Book General Admission
Marion Canning Illustration
  • Name: Marion Canning
  • Age: 19 in 1891
  • Emigrant: From Mohill, Country Leitrim to New York around 1890

Some of us sold sex to support ourselves. We stood on the street trying to attract men, worked in brothels or brought clients back to our lodgings. It could be a hard life and we saw violence and addiction. Sometimes we were assaulted and robbed. Other times we stole from clients. The police were always out to get us. Society looked down on us.

I will gladly, nay willingly, take her home from America.

Thomas Canning, May 1892

New York State Archives

This time tomorrow I’ll be a married woman. It’s hard to get my head ‘round it. Just a year ago I was sitting in Blackwell’s Island Penitentiary, up to my oxters in filth and squalor with only thieves and prostitutes for company. I couldn’t believe I’d sunk so low. I was just a wee girl from Mohill village, County Leitrim. A nice girl from a good family. I went to America to make something of myself but there were that many girls streaming off the boats and only so many jobs open to us. I fell into bringing men back to my digs on Mulberry Street. I’m so ashamed of what I did. I can barely look my daddy in the eye. But I never was a common thief.

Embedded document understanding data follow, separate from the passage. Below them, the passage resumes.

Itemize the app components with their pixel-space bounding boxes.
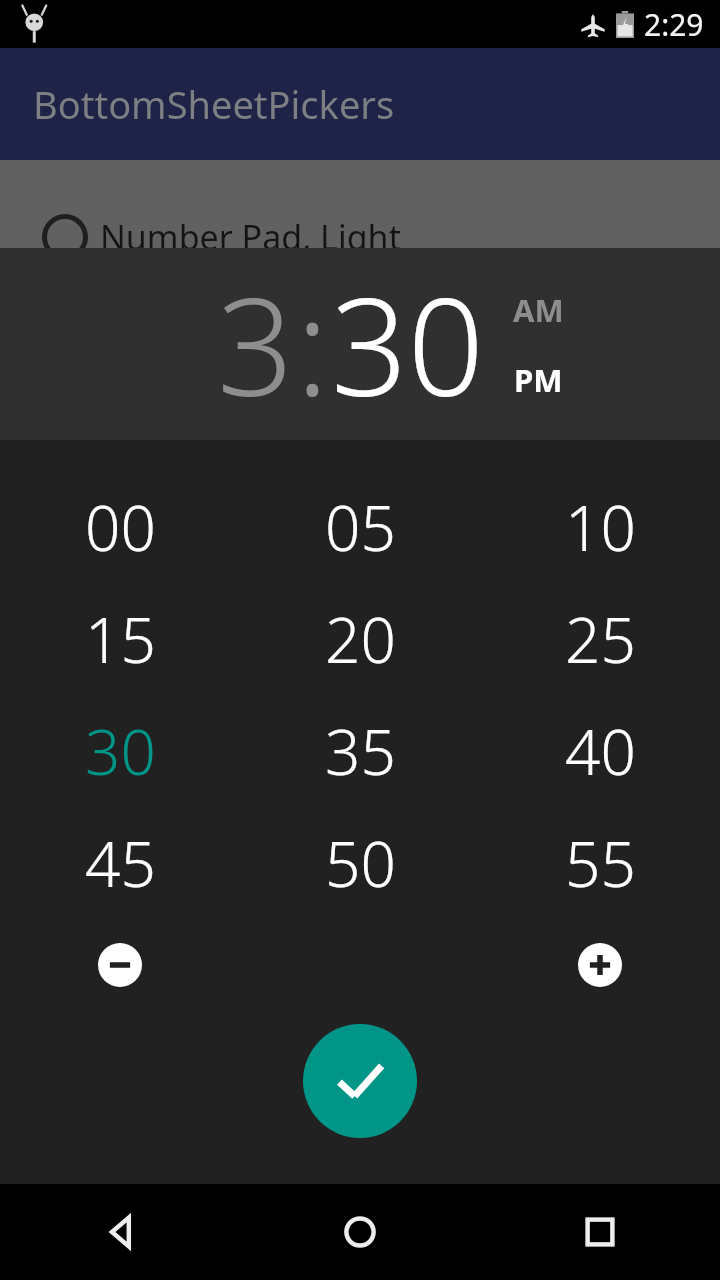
button[interactable]: 40 xyxy=(480,695,720,807)
button[interactable]: 05 xyxy=(240,471,480,583)
staticText: 05 xyxy=(325,485,396,569)
staticText: 25 xyxy=(565,597,636,681)
button[interactable]: 30 xyxy=(0,695,240,807)
button[interactable]: Increment xyxy=(578,943,622,987)
staticText: 40 xyxy=(565,709,636,793)
staticText: 50 xyxy=(325,821,396,905)
button[interactable]: 10 xyxy=(480,471,720,583)
staticText: 35 xyxy=(325,709,396,793)
staticText: 30 xyxy=(331,253,485,436)
button[interactable]: Home xyxy=(240,1184,480,1280)
staticText: 45 xyxy=(85,821,156,905)
button[interactable]: 15 xyxy=(0,583,240,695)
button[interactable]: Back xyxy=(0,1184,240,1280)
button[interactable]: 45 xyxy=(0,807,240,919)
staticText: 00 xyxy=(85,485,156,569)
staticText: 30 xyxy=(85,709,156,793)
button[interactable]: 50 xyxy=(240,807,480,919)
staticText: : xyxy=(296,253,329,436)
staticText: BottomSheetPickers xyxy=(33,78,395,130)
staticText: 10 xyxy=(565,485,636,569)
staticText: 2:29 xyxy=(644,4,704,45)
staticText: AM xyxy=(513,289,564,331)
staticText: 20 xyxy=(325,597,396,681)
button[interactable]: 25 xyxy=(480,583,720,695)
staticText: PM xyxy=(514,359,563,401)
staticText: Number Pad, Light xyxy=(100,214,401,260)
button[interactable]: 30 xyxy=(331,253,485,436)
staticText: 3 xyxy=(217,253,294,436)
button[interactable]: 55 xyxy=(480,807,720,919)
staticText: 55 xyxy=(565,821,636,905)
button[interactable]: 35 xyxy=(240,695,480,807)
button[interactable]: 3 xyxy=(217,253,294,436)
button[interactable]: Confirm time xyxy=(303,1024,417,1138)
button[interactable]: PM xyxy=(508,356,569,404)
button[interactable]: Decrement xyxy=(98,943,142,987)
staticText: 15 xyxy=(85,597,156,681)
button[interactable]: 00 xyxy=(0,471,240,583)
button[interactable]: 20 xyxy=(240,583,480,695)
button[interactable]: Recent apps xyxy=(480,1184,720,1280)
button[interactable]: AM xyxy=(507,286,570,334)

That man Bronkbank told the police a pack of lies. He was fresh off the boat from South America: a handsome man and a charmer too. I’d gone down the Bowery for a bite of supper and he talked me into taking him home. Afterwards he started kicking up a fuss. He said I’d stolen five bucks and his watch. Truth is, he was trying to run off without paying me. I called the police. They came straight away, but it was my word against his. I got seven years. He didn’t. There are different rules for men.

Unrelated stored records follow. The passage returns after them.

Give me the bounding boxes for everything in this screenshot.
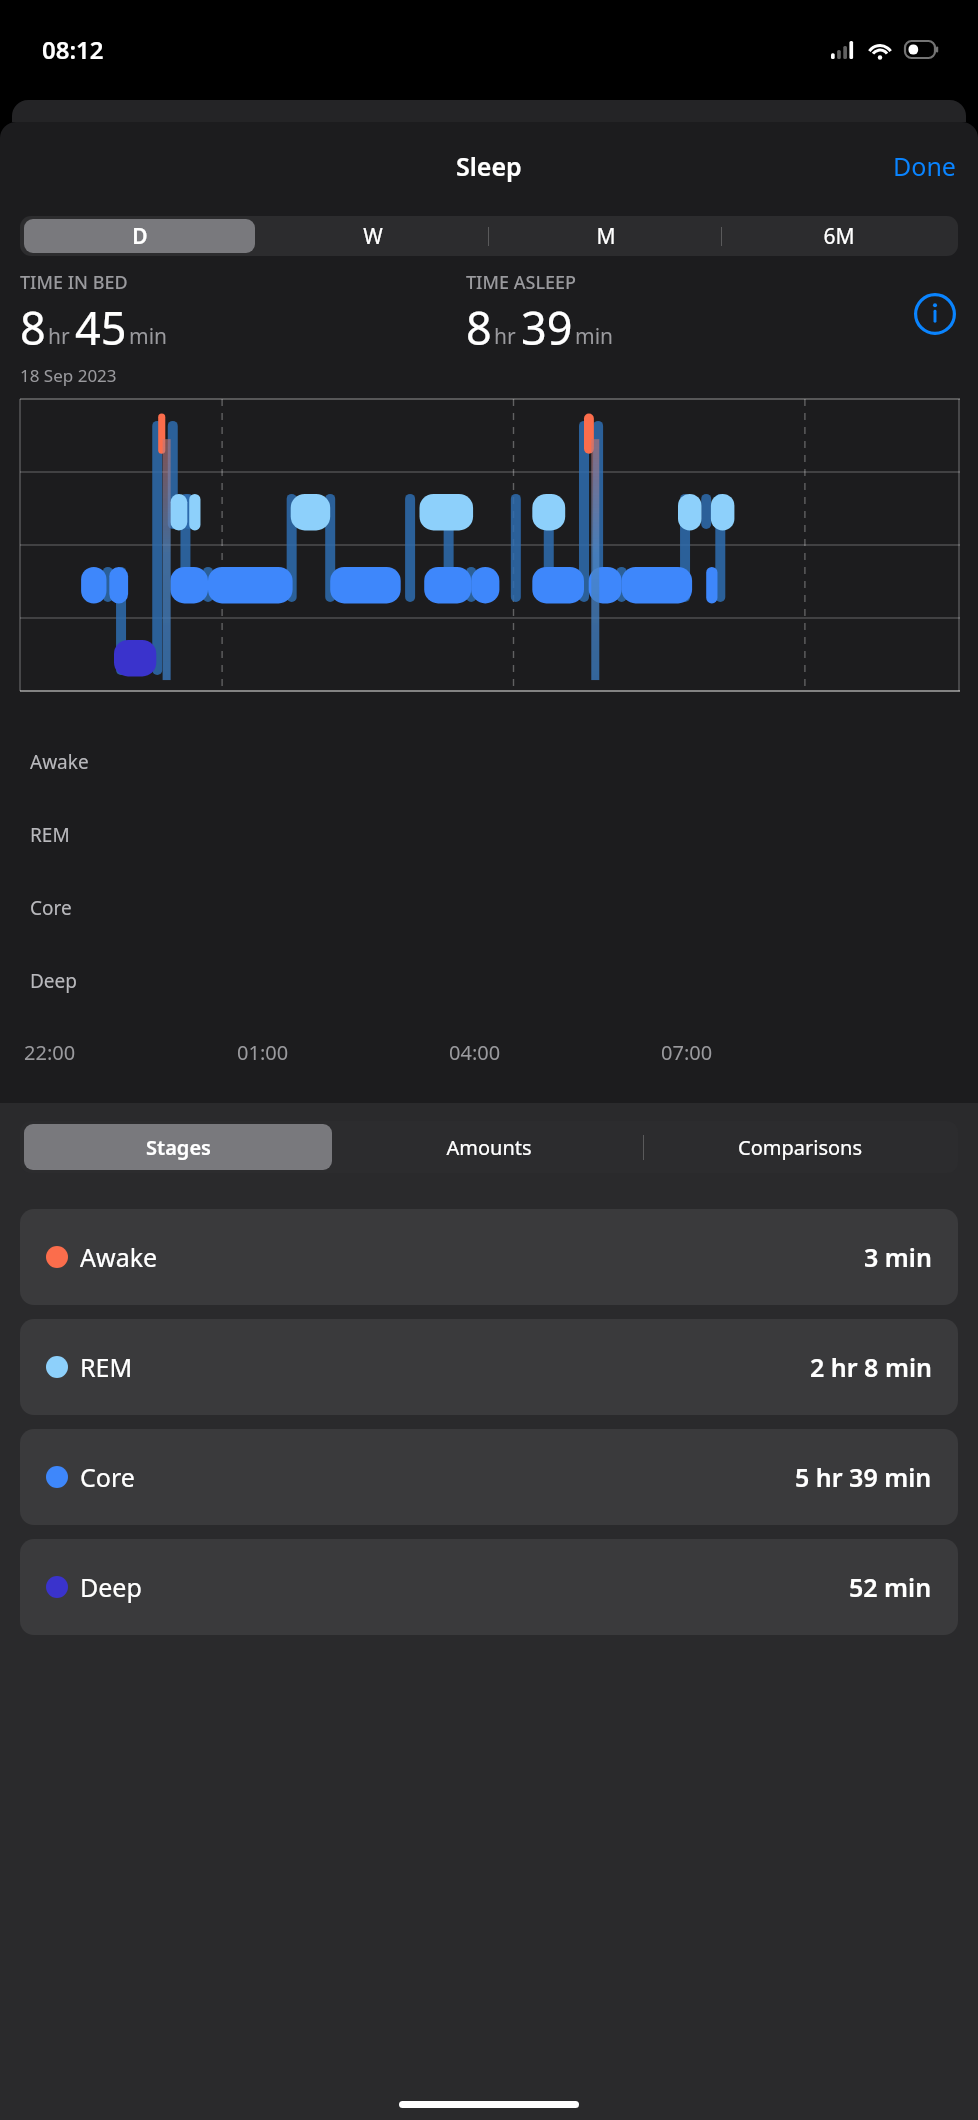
button[interactable]: Information xyxy=(912,291,958,337)
staticText: Core xyxy=(30,895,72,921)
staticText: TIME ASLEEP xyxy=(466,270,577,295)
staticText: Stages xyxy=(146,1134,211,1161)
staticText: 8 xyxy=(20,297,46,358)
staticText: 45 xyxy=(75,297,127,358)
staticText: REM xyxy=(80,1350,133,1384)
staticText: D xyxy=(132,222,148,251)
button[interactable]: Deep xyxy=(20,1539,958,1635)
button[interactable]: REM xyxy=(20,1319,958,1415)
staticText: hr xyxy=(494,322,516,351)
button[interactable]: D xyxy=(24,219,255,253)
staticText: min xyxy=(575,322,614,351)
staticText: Done xyxy=(893,149,956,183)
staticText: 6M xyxy=(823,222,855,251)
staticText: Comparisons xyxy=(738,1134,862,1161)
staticText: hr xyxy=(48,322,70,351)
button[interactable]: Comparisons xyxy=(645,1124,954,1170)
staticText: 01:00 xyxy=(237,1039,289,1066)
button[interactable]: 6M xyxy=(723,219,954,253)
staticText: Deep xyxy=(30,968,77,994)
button[interactable]: M xyxy=(490,219,721,253)
staticText: Awake xyxy=(80,1240,158,1274)
button[interactable]: Core xyxy=(20,1429,958,1525)
button[interactable]: Stages xyxy=(24,1124,332,1170)
staticText: 2 hr 8 min xyxy=(810,1350,932,1384)
staticText: min xyxy=(129,322,168,351)
button[interactable]: Done xyxy=(871,139,978,193)
staticText: TIME IN BED xyxy=(20,270,128,295)
staticText: Core xyxy=(80,1460,135,1494)
staticText: 22:00 xyxy=(24,1039,76,1066)
staticText: 3 min xyxy=(864,1240,932,1274)
staticText: REM xyxy=(30,822,70,848)
staticText: 52 min xyxy=(849,1570,932,1604)
staticText: Sleep xyxy=(456,149,522,183)
staticText: 39 xyxy=(521,297,573,358)
staticText: W xyxy=(363,222,383,251)
staticText: 18 Sep 2023 xyxy=(20,364,117,387)
staticText: 8 xyxy=(466,297,492,358)
staticText: Amounts xyxy=(446,1134,532,1161)
button[interactable]: W xyxy=(257,219,488,253)
staticText: 5 hr 39 min xyxy=(795,1460,932,1494)
staticText: 04:00 xyxy=(449,1039,501,1066)
button[interactable]: Amounts xyxy=(334,1124,643,1170)
staticText: Deep xyxy=(80,1570,142,1604)
staticText: Awake xyxy=(30,749,89,775)
button[interactable]: Awake xyxy=(20,1209,958,1305)
staticText: 07:00 xyxy=(661,1039,713,1066)
staticText: 08:12 xyxy=(42,33,104,66)
staticText: M xyxy=(596,222,616,251)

That was nearly two years ago. If it weren’t for Daddy, I’d be rotting in jail. As soon as he heard I’d been sent down, he wrote to the Governor of New York. He got me pardoned. He paid for my passage home and came all the way to Liverpool to lift me off the New York boat. My daddy’s a decent man. Tomorrow morning I’ll marry this fella and I’ll spend the rest of my days in Mohill. I’ll do my best to make Daddy proud of me again. I’ll forget all about the last few years. America feels like a bad dream now.

This is an imagined version of what happened to me. It’s based upon the parts of my story that were recorded and ground-breaking research into other Bad Bridgets who lived in Boston, New York and Toronto from 1838 to 1918.